After class, Ganke was like a fly buzzing around my head. Loud, annoying, and persistent.
"I saw that video Miles, that looked like it really hurt. That dude with the sword got you pretty good. Wonder who he is. Do you know anything about him? Is he connected to anyone? Not the point. Are you sure that you're okay? Let me see what it looks like! Did your Mom stitch it up-?"
"Ganke," I hissed, cutting him off, "I'm fine, I've already told you. The video made it look worse than it was. Seriously."
I tried to continue eating my sandwich. Ganke didn't take the cue, much to my chagrin, and kept on barreling forward.
"I saw how you struggled to get that sword out of your hand, don't lie. The blood, too. Wow, like, how are you so nonchalant about this? I would have been screaming in pain and you were barely making a sound. Not to mention how shocked you looked afterward, even with a mask on," he continued, peeking at my hand.
I felt my left eye begin to twitch. Or maybe it already had been, and I just hadn't noticed it. I stuffed my hand in my pocket, out of sight. "Ganke, can we talk about literally anything else. I'm sick of talking about it," I asked, straining to keep my anger from leaking into my question.

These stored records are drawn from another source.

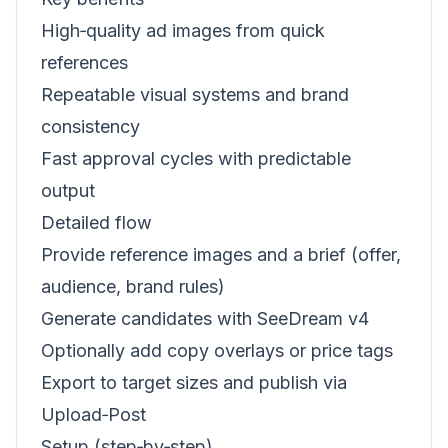
High‑quality ad images from quick
references
Repeatable visual systems and brand
consistency
Fast approval cycles with predictable
output
Detailed flow
Provide reference images and a brief (offer,
audience, brand rules)
Generate candidates with SeeDream v4
Optionally add copy overlays or price tags
Export to target sizes and publish via
Upload‑Post
Setup (step‑by‑step)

"Dude, you got injured and-"
"I know."
"You should take this more seriously-"
"I heal."
"Just because you're Spider-Man-"
"Don't."
"I'm just saying, you're not invincible and that guy should have clued you in."
The anger clawed like a beast in my chest, straining to get out and lash venom. I slowly counted back from five. "Ganke. Why are we having this conversation?"
He frowned, "because you're getting hurt and it's my business as your friend-"
"How about you stay out of my business?" I snapped, voice barely above a whisper. "Yeah, how about you do that. I have been Spider-Man for over a year, if you haven't failed to notice, and I know how to handle myself. If I think I need your help, the 'guy in the chair' who's only experience is hacking a library's network, I'll let you know."
Ganke was shocked. Mouth opening and closing like a fish. I shoved the rest of my food into my mouth and stood up.
"W-what about painkillers-" Ganke stuttered out, his brain stalling on his train of thought. I again slammed down on the brakes, like a brick wall in his train's path.
"I have handled crippling stomach pain from starving to death. I know how to handle myself. Now stay out of it." I flung my bag over my shoulders and stormed away.
Ganke didn't try to stop me this time, but I almost wish he had. Because when I looked back, he was stock still, curling in on himself. Physically drooping like a dehydrated plant. The cherry on top? I could see tears rolling down his cheeks.
The damage was done. I had hurt Ganke. My closest friend. I was such an asshole. I had to say sorry, but I was a coward. I couldn't walk back up to him. It was as if my body wasn't my own.
But… maybe, at the end of the day, it was for the best. The less people close to me, the less people Owl or Fisk could hurt.
Maybe it was for the best if I had no friends at all.